Ivor Noël Hume’s excavation at Wolstenholme Towne on the James River, chronicled in his recent book Martin’s Hundred , is just one example of what such a humanistic approach can offer. His painstaking archaeological resurrection of an all - but - forgotten English settlement wiped out by an Indian massacre in 1622 has shed new light on early-seventeenth-century colonial life. From a single artifact—an ornamental headband found on the skull of a woman probably killed during the massacre—he was able to learn more about the struggle to maintain European standards on the frontiers of civilization than he could from all the written records of the time. “What interests me is why people did what they did,” he explains, “why this particular woman, for example, continued to wear her hair in an old-fashioned style, even though there was no practical reason to do so. The only way to understand this is to really get into a period and wrap it round you like a cloak, pull it down over your head, so you’re thinking the way they did. And that’s where archaeology comes in. It’s a catalyst. It provides opportunities for thought that wouldn’t otherwise exist.”

In a somewhat different fashion, James Deetz’s work at Plymouth Colony in Massachusetts and more recently at Flowerdew Hundred in Virginia has also enhanced our understanding of the texture of colonial life. By applying a structuralist model to the interpretation of cultural remains, everything from gravestones to tableware to butchered bones—“small things forgotten,” as he calls them—Deetz has been able to decode the unwritten messages left behind by these early settlers. In the transition from death’s-heads to cherubs on colonial gravestones, he saw the change in Puritan attitudes toward death. In the increase in the number of plates and cups that showed up in trash pits over time, and the corresponding decrease in communal vessels, he marked the rise of individualism in colonial America.

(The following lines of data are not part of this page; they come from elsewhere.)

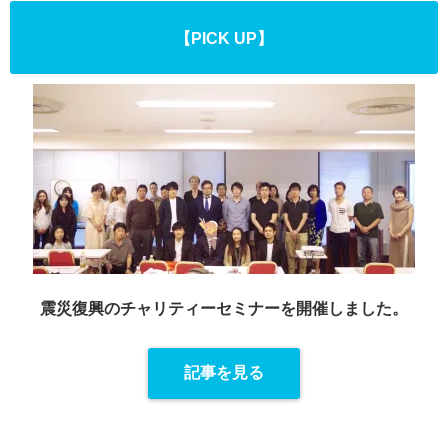
【PICK UP】
震災復興のチャリティーセミナーを
開催しました。
記事を見る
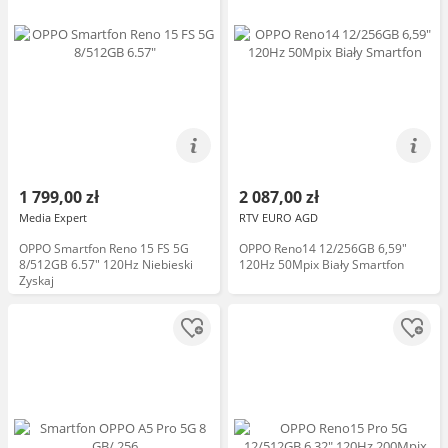
1 799,00 zł
2 087,00 zł
Media Expert
RTV EURO AGD
OPPO Smartfon Reno 15 FS 5G
OPPO Reno14 12/256GB 6,59"
8/512GB 6.57" 120Hz Niebieski
120Hz 50Mpix Biały Smartfon
Zyskaj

Working in a different historical period, Charles Fairbanks has used archaeology as a way of exploring a society about which little written evidence is available—that of Afro-Americans on sea-island plantations off the coast of Georgia. His excavations of slave quarters on St. Simon Island and elsewhere have provided a number of insights about plantation life, some predictable—that blacks ate poorer cuts of meat than whites, for example—and some quite surprising. At almost every site he excavated, Fairbanks found evidence of firearms possession by slaves. He believes the firearms “were hidden by slaves in preparation for a clandestine revolt. ” Another interpretation is that such widespread disregard for existing laws meant the practice was openly condoned by whites as a means of allowing blacks to supplement their diet through hunting. But whether masters knew to what extent their slaves owned guns, the notion of an armed slave population in that part of the South has certainly not been a familiar one to readers of history texts.